An ancient superstition is connected with the tekufot. All water that may be in the house or stored away in vessels in the first hour of the tekufah is thrown away in the belief that the water is then poisoned, and if drunk would cause swelling of the body, sickness, and sometimes death. Several reasons are advanced for this. Some say it is because the angels who protect the water change guard at the tekufah and leave it unwatched for a short time. Others say that Cancer fights with Libra and drops blood into the water. Another authority accounts for the drops of blood in the water at Tekufat Nisan by pointing out that the waters in Egypt turned to blood at that particular moment. At Tekufat Tammuz, Moses smote the rock and caused drops of blood to flow from it. At Tekufat Tishrei the knife which Abraham held to slay Isaac dropped blood. At Tekufat Tevet, Jephthah sacrificed his daughter.

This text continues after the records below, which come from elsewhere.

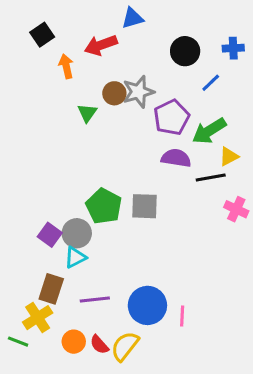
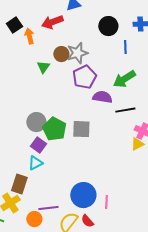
black square: (42, 35) -> (14, 25), moved
blue line: (211, 83) -> (125, 47), turned -48
purple pentagon: (172, 117) -> (84, 77), moved
yellow triangle: (229, 156) -> (137, 144), moved
gray circle: (77, 233) -> (36, 122), moved
purple square: (50, 235) -> (38, 145), moved
purple line: (95, 299) -> (48, 208), moved
red semicircle: (99, 345) -> (87, 221), moved

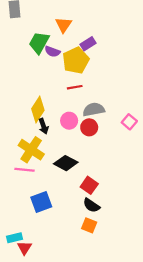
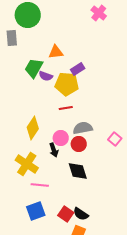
orange triangle: (64, 25) -> (56, 52), turned 49
yellow pentagon: (76, 60) -> (67, 84), turned 30
black arrow: (43, 126) -> (54, 150), moved
black diamond: (66, 163) -> (78, 171), moved, turned 45
pink line: (25, 170) -> (40, 185), moved
red square: (89, 185) -> (66, 214), moved

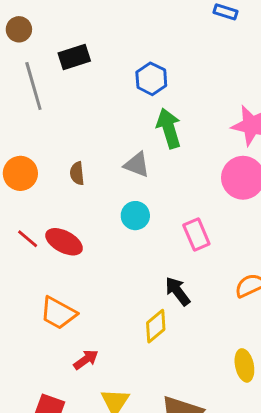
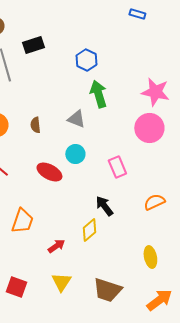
red ellipse: (64, 242) -> (49, 172), moved
orange trapezoid: (58, 313) -> (22, 221), turned -100
red arrow: (86, 360) -> (56, 246), moved

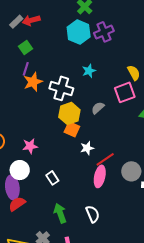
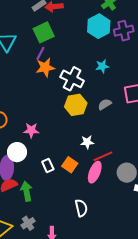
green square: (25, 48) -> (44, 32), size x1.5
orange square: (72, 129) -> (70, 165), moved
green arrow: (60, 213) -> (26, 191), moved

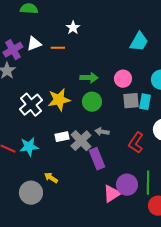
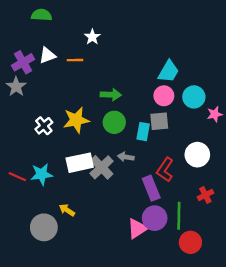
cyan trapezoid: (139, 42) -> (168, 72), moved
pink circle: (123, 79) -> (164, 96), moved
cyan rectangle: (145, 102) -> (143, 132), moved
white cross: (31, 105) -> (44, 126), size x0.7
white rectangle: (62, 137) -> (80, 163), size x1.6
purple rectangle: (97, 159) -> (151, 188), moved

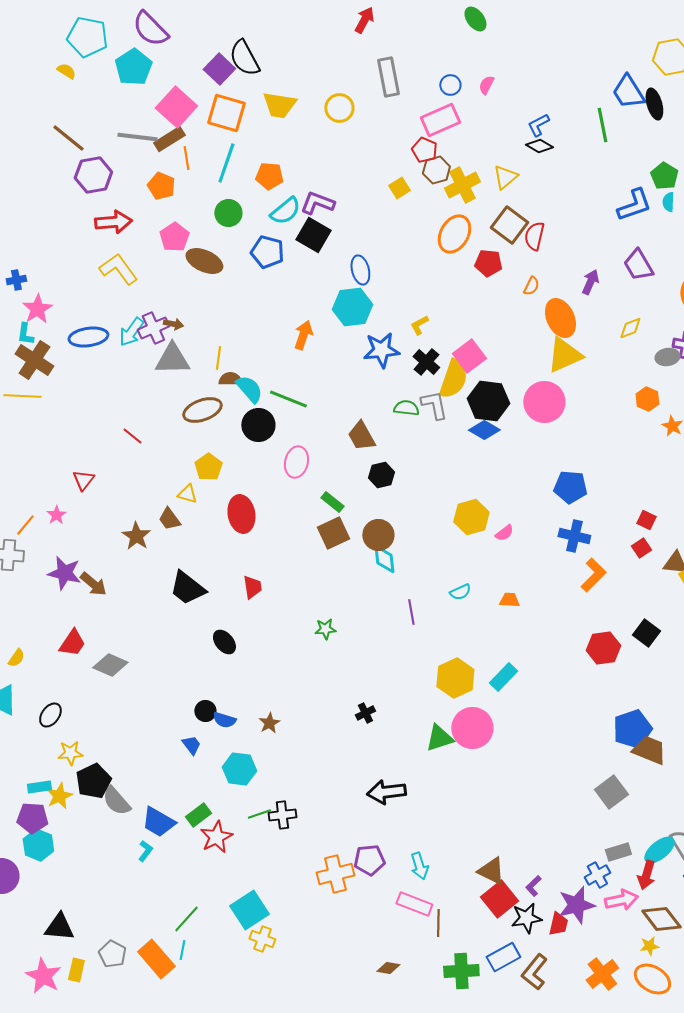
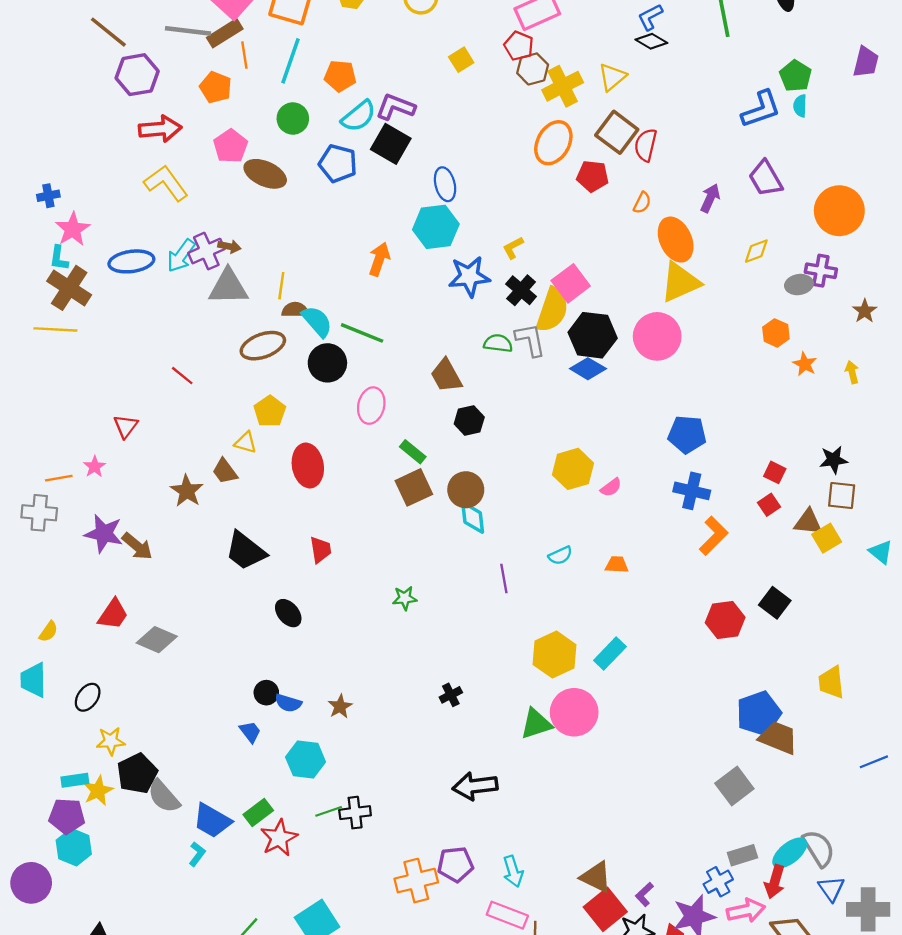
yellow square: (399, 188) -> (461, 60), moved
orange line: (25, 525) -> (59, 478), turned 40

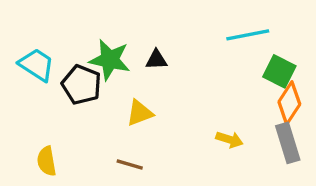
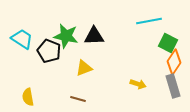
black triangle: (156, 60) -> (94, 36), size x1.5

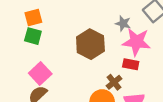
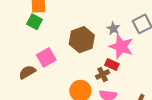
pink square: (40, 74) -> (46, 57), moved
brown cross: (114, 82) -> (103, 74), moved

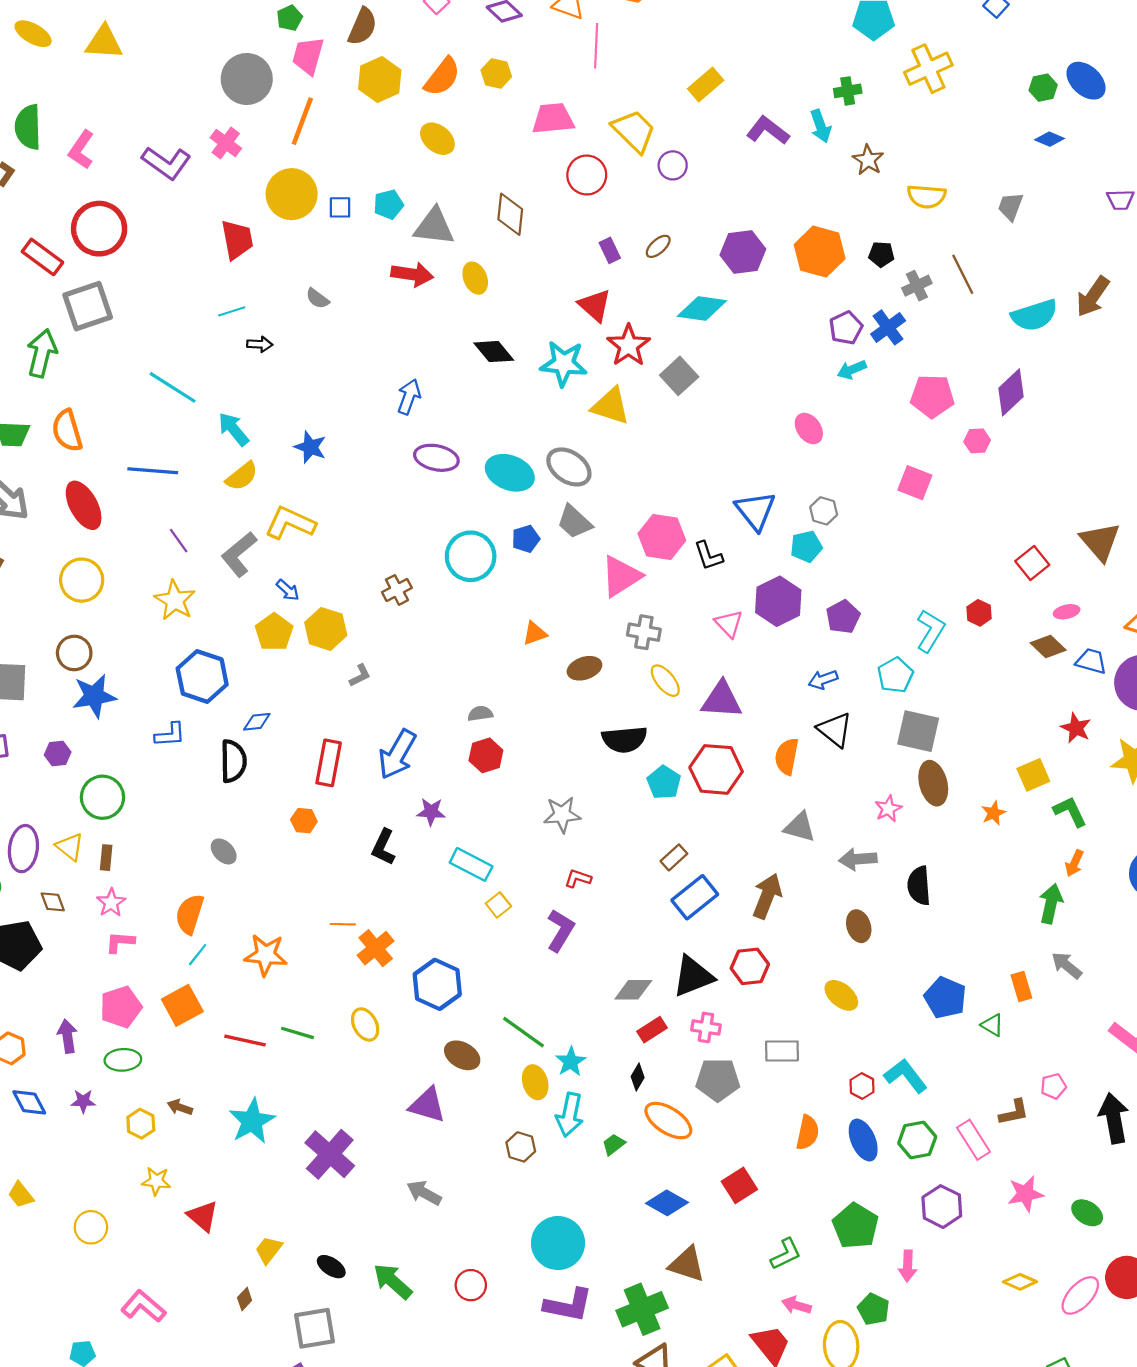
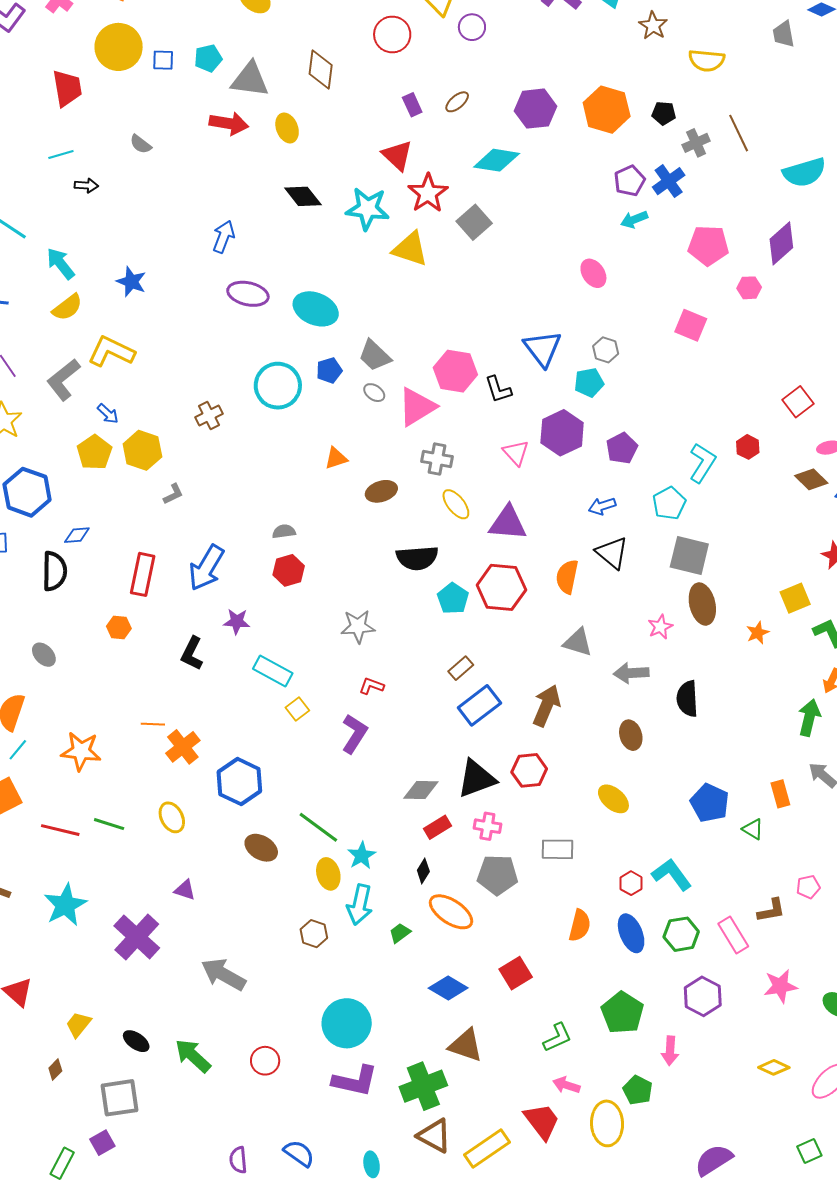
gray trapezoid: (1010, 206) -> (784, 34), moved, turned -32
gray ellipse: (569, 467) -> (374, 393), moved, size x0.5
purple triangle: (427, 1105) -> (185, 890), moved, size x0.6
gray arrow: (424, 1193) -> (223, 974), size x1.4

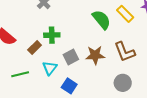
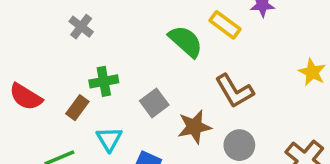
brown star: (95, 55) -> (194, 127), moved
gray square: (71, 57) -> (154, 103), moved

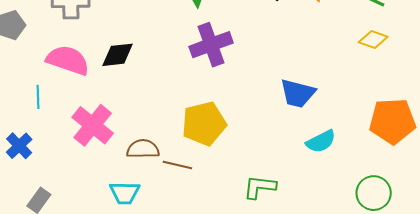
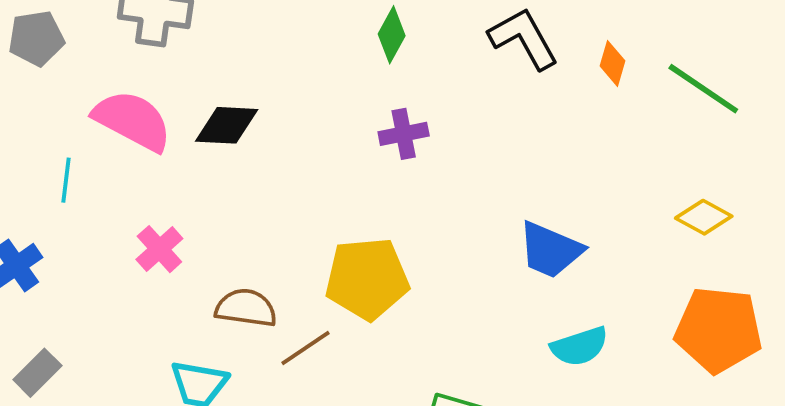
yellow diamond: (373, 39) -> (704, 217), moved
purple cross: (211, 45) -> (404, 134), size x0.6
pink cross: (93, 125) -> (159, 249), size x0.6
brown line: (177, 165) -> (305, 348), turned -56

The origin of the superstition cannot be traced. Hai ben Sherira, in the 10th century, in reply to a question as to the prevalence of this custom in the "West" (i.e., west of Mesopotamia), said it was followed only so that the new season might be begun with a supply of fresh, sweet water. Ibn Ezra ridicules the fear that the tekufah water will cause swelling and ascribes the belief to the "gossip of old women." Hezekiah da Silva, however, warns his co-religionists to pay no attention to ibn Ezra's remarks, asserting that in his time, many persons who drank water when the tekufah occurred fell ill and died in consequence. Da Silva says the principal danger lies in the first tekufah (Nisan), and the beadle made a special announcement of its occurrence of the congregation. The danger lurks only in unused water, not in water that has been boiled or used in salting or pickling. The danger in unused water may be avoided by putting in it a piece of iron or an iron vessel. Yaakov ben Moshe Levi Moelin required that a new iron nail should be lowered using a string into the water used for baking matza during Tekufat Nisan.